Best case scenario: We're screwed

The question posed to these teams of engineers was, if you could have all of the money and cooperation from everyone you could ask for, how would you respond to Louisiana's coastal loss? 
The mouth of the Mississippi River should be moved north to Port Sulphur or English Turn and communities south of those points eventually will have to be abandoned if other parts of southeast Louisiana are to have a future into the next century.

Those were among the more startling recommendations proposed by the winning teams of coastal engineering and sustainability experts from around the world who took part in Changing Course, a design competition sponsored by Louisiana that kicked off in 2013.
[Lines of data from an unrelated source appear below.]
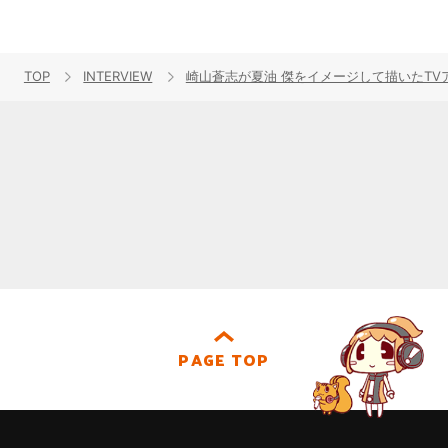
TOP
INTERVIEW
崎山蒼志が夏油 傑をイメージして描いたT
PAGE TOP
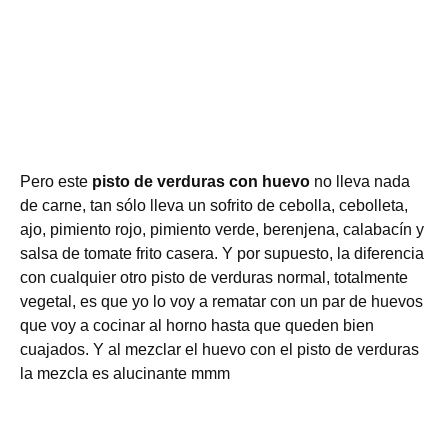
Pero este
pisto de verduras con huevo
no lleva nada
de carne, tan sólo lleva un sofrito de cebolla, cebolleta,
ajo, pimiento rojo, pimiento verde, berenjena, calabacín y
salsa de tomate frito casera. Y por supuesto, la diferencia
con cualquier otro pisto de verduras normal, totalmente
vegetal, es que yo lo voy a rematar con un par de huevos
que voy a cocinar al horno hasta que queden bien
cuajados. Y al mezclar el huevo con el pisto de verduras
la mezcla es alucinante mmm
Key features of the plans would represent dramatic departures from the state’s up-and-running Coastal Master Plan, a $50-billion 50-year vision that has received generally high praise from the scientific community. Experts said their recommended changes should be taken seriously because subsidence and sea level rise will make many existing communities indefensible in the coming decades.
Dream scenario: Cities abandoned. Land lost forever to the sea.

But, as we know, this is as much a political problem as it is an engineering problem so the way it really plays out is going to be much worse than that.  Well, for most of us, anyway.

Another flaw in the contest's design is the assumption that the problem to be solved is "How do we save what's left of the land and the communities it supports?" The actual problem being worked on and planned for is "How do we protect wealth as the land inevitably sinks away and these communities are destroyed?" That's actually being handled quite well.

Just a couple of examples I can remember noting just off the top of my head:

There was this story last year where we learned about Billy Nungesser's plans to "save" what's left of Plaquemines Parish by turning it over to chemical processors and heavy industry because that's who can make money there now.

This offshore "megaport" project is actually a scam to raise money off of EB-5 visas. But the pretense is preparing industry to continue even after the land has dissolved.

Again, that's just two things I thought of while typing this out. But the point is we aren't going to "solve" coastal loss in some grand project where we all work together to find the best outcome that preserves the general welfare.  What's actually going to happen is whatever wealth can be extracted from the area while it still exists will be. And the goal of whatever aspects of the Master Plan end up being implemented will be to facilitate future wealth extraction.  Nothing else is of any relevance.